FIG. 13 is a chart showing contour line data.

FIG. 14 is an explanatory diagram of coded image determination data.

FIG. 15 is a chart showing positions and sizes of blank paper space portions.

FIG. 16 is an explanatory diagram showing valid image data and a blank space.

FIG. 17 is an explanatory diagram showing a first processing content in a blank portion deletion mode.

FIG. 18 is an explanatory diagram showing a second processing content in a blank sheet portion deletion mode.

FIG. 19 is an explanatory diagram showing a third processing content in the blank sheet portion deletion mode.

[Explanation of symbols]

 1 Scanner 2 Printer Section 3 Operation Section 5 IPU (Image Processing Unit) 13 CPU

Claims (8)

[Claims] 1. An image reading unit for optically reading data of an original image, a storage unit for storing the read data, an image processing unit for processing the stored data, and an image of the processed data on a transfer paper.
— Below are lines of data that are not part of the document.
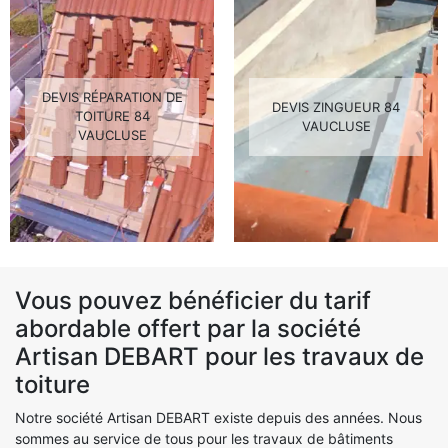
DEVIS RÉPARATION DE
DEVIS ZINGUEUR 84
TOITURE 84
VAUCLUSE
VAUCLUSE
Vous pouvez bénéficier du tarif
abordable offert par la société
Artisan DEBART pour les travaux de
toiture
Notre société Artisan DEBART existe depuis des années. Nous
sommes au service de tous pour les travaux de bâtiments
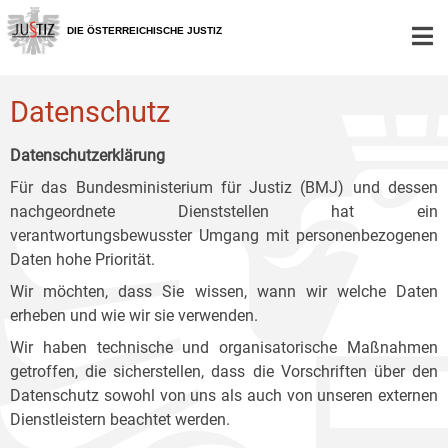
Zur
Zum
Zum
Hauptnavigation
Inhalt
Untermenü
DIE ÖSTERREICHISCHE JUSTIZ
[1]
[2]
[3]
Datenschutz
Datenschutzerklärung
Für das Bundesministerium für Justiz (BMJ) und dessen
nachgeordnete Dienststellen hat ein
verantwortungsbewusster Umgang mit personenbezogenen
Daten hohe Priorität.
Wir möchten, dass Sie wissen, wann wir welche Daten
erheben und wie wir sie verwenden.
Wir haben technische und organisatorische Maßnahmen
getroffen, die sicherstellen, dass die Vorschriften über den
Datenschutz sowohl von uns als auch von unseren externen
Dienstleistern beachtet werden.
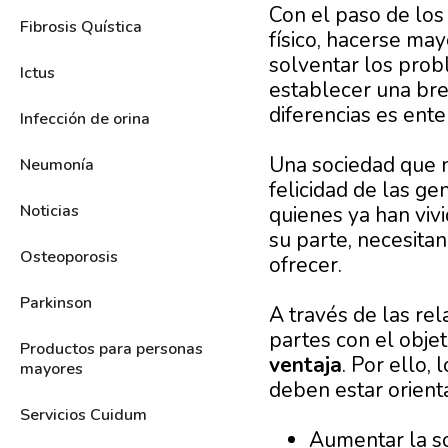
Con el paso de los
Fibrosis Quística
físico, hacerse ma
solventar los prob
Ictus
establecer una bre
diferencias es ent
Infección de orina
Una sociedad que 
Neumonía
felicidad de las g
Noticias
quienes ya han viv
su parte, necesitan
Osteoporosis
ofrecer.
Parkinson
A través de las re
partes con el obje
Productos para personas
ventaja
. Por ello,
mayores
deben estar orient
Servicios Cuidum
Aumentar la so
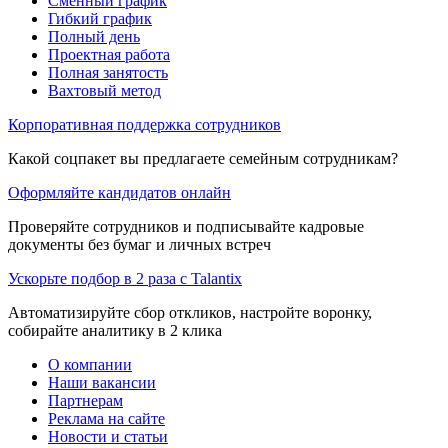
Сменный график
Гибкий график
Полный день
Проектная работа
Полная занятость
Вахтовый метод
Корпоративная поддержка сотрудников
Какой соцпакет вы предлагаете семейным сотрудникам?
Оформляйте кандидатов онлайн
Проверяйте сотрудников и подписывайте кадровые
документы без бумаг и личных встреч
Ускорьте подбор в 2 раза с Talantix
Автоматизируйте сбор откликов, настройте воронку,
собирайте аналитику в 2 клика
О компании
Наши вакансии
Партнерам
Реклама на сайте
Новости и статьи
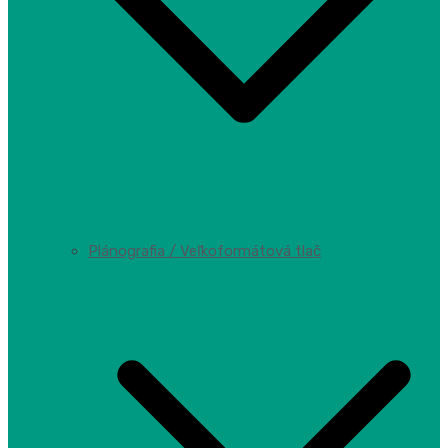
Plánografia / Veľkoformátová tlač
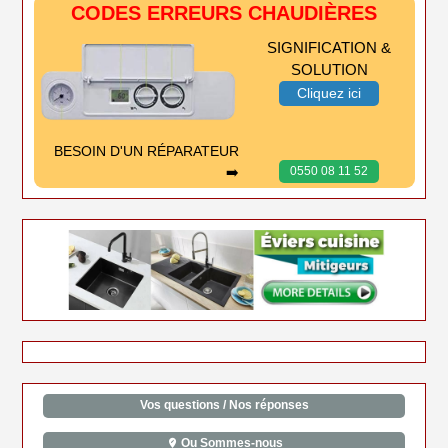
CODES ERREURS CHAUDIÈRES
SIGNIFICATION &
SOLUTION
Cliquez ici
BESOIN D'UN RÉPARATEUR
➡️
0550 08 11 52
Vos questions / Nos réponses
Ou Sommes-nous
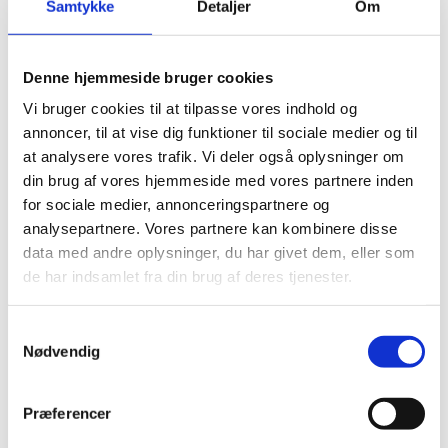
Samtykke
Detaljer
Om
esas
esas er et fokuseret studieadministrativt system
Denne hjemmeside bruger cookies
med forbindelse til selvbetjeningsfunktionaliteten
nemStudie, som anvendes på
Vi bruger cookies til at tilpasse vores indhold og
professionshøjskoler, erhvervsakademier og de
annoncer, til at vise dig funktioner til sociale medier og til
maritime institutioner.
at analysere vores trafik. Vi deler også oplysninger om
din brug af vores hjemmeside med vores partnere inden
for sociale medier, annonceringspartnere og
analysepartnere. Vores partnere kan kombinere disse
data med andre oplysninger, du har givet dem, eller som
de har indsamlet fra din brug af deres tjenester.
CMU
CMU er Uddannelses- og Forskningsstyrelsens,
S
UFS, masterdatasystem, der opbevarer, behandler
Nødvendig
a
og udstiller centrale masterdata.
m
t
Præferencer
y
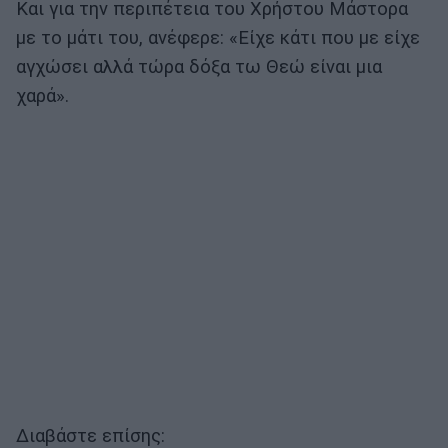
Και για την περιπέτεια του Χρήστου Μάστορα
με το μάτι του, ανέφερε: «Είχε κάτι που με είχε
αγχώσει αλλά τώρα δόξα τω Θεώ είναι μια
χαρά».
Διαβάστε επίσης:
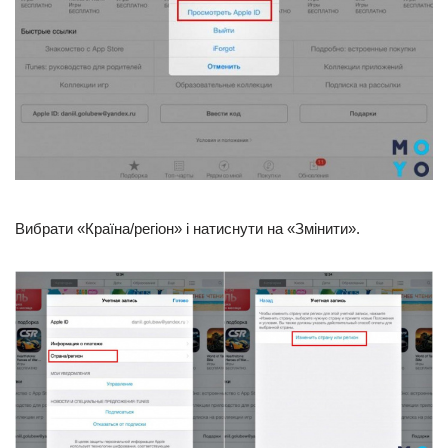
Вибрати «Країна/регіон» і натиснути на «Змінити».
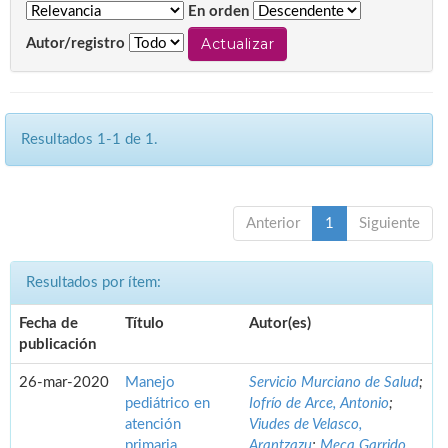
En orden
Autor/registro
Resultados 1-1 de 1.
Anterior
1
Siguiente
Resultados por ítem:
Fecha de
Título
Autor(es)
publicación
26-mar-2020
Manejo
Servicio Murciano de Salud
;
pediátrico en
Iofrío de Arce, Antonio
;
atención
Viudes de Velasco,
primaria.
Arantzazu
;
Meca Garrido,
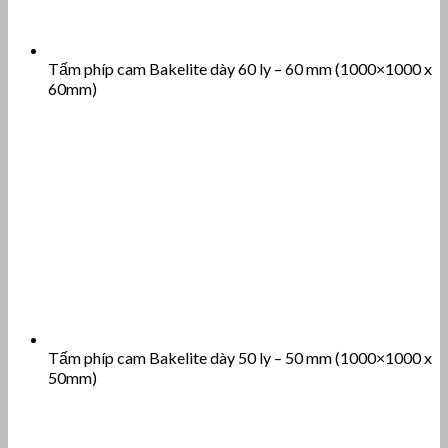
Tấm phíp cam Bakelite dày 60 ly – 60 mm (1000×1000 x
60mm)
Tấm phíp cam Bakelite dày 50 ly – 50 mm (1000×1000 x
50mm)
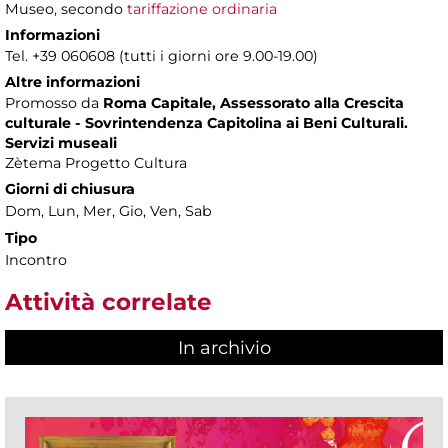
Museo, secondo
tariffazione ordinaria
Informazioni
Tel. +39 060608 (tutti i giorni ore 9.00-19.00)
Altre informazioni
Promosso da
Roma Capitale, Assessorato alla Crescita
culturale - Sovrintendenza Capitolina ai Beni Culturali.
Servizi museali
Zètema Progetto Cultura
Giorni di chiusura
Dom, Lun, Mer, Gio, Ven, Sab
Tipo
Incontro
Attività correlate
In archivio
In an image editing apparatus provided with an image forming means for forming an image, an editing process of storing image data of an original in a storage means, cutting a blank portion of the original image data, and shifting the image data in the direction of the deleted space is performed. An image editing apparatus comprising: a control unit that executes and controls to output edited data. 2. The image editing apparatus according to claim 1,
An image editing apparatus characterized in that a direction in which image data is shifted can be designated as an X axis or a Y axis. 3. The image editing apparatus according to claim 1, wherein the size of the blank sheet portion to be cut can be designated. 4. The image editing apparatus according to claim 1, wherein the size of the space after the blank portion is cut can be set. 5. The image editing apparatus according to claim 1, wherein
The image editing apparatus, wherein the control means determines an optimum transfer paper size from the cut image information size and controls copying of an original image onto the transfer paper. 6. An image reading means for optically reading data of an original image, a storage means for storing the read data, an image processing means for processing the stored data, and an image of the processed data on a transfer paper. In an image editing apparatus provided with an image forming means for forming, while storing the image data of a plurality of originals in the storage means, the blank portion of the original image data is cut and the image data is shifted in the direction of the deleted space. An image editing apparatus, comprising: a control unit that executes an editing process for sequentially shifting and shifting an image of a document to be shifted from a document on the next page and outputting edited data. 7. The image editing apparatus according to claim 6,
An image editing apparatus, comprising: a display unit that displays which image data of a document is the output image data. 8. The image editing apparatus according to claim 6,
An image editing apparatus characterized in that a blank space around a document is used as an image shift prohibited area.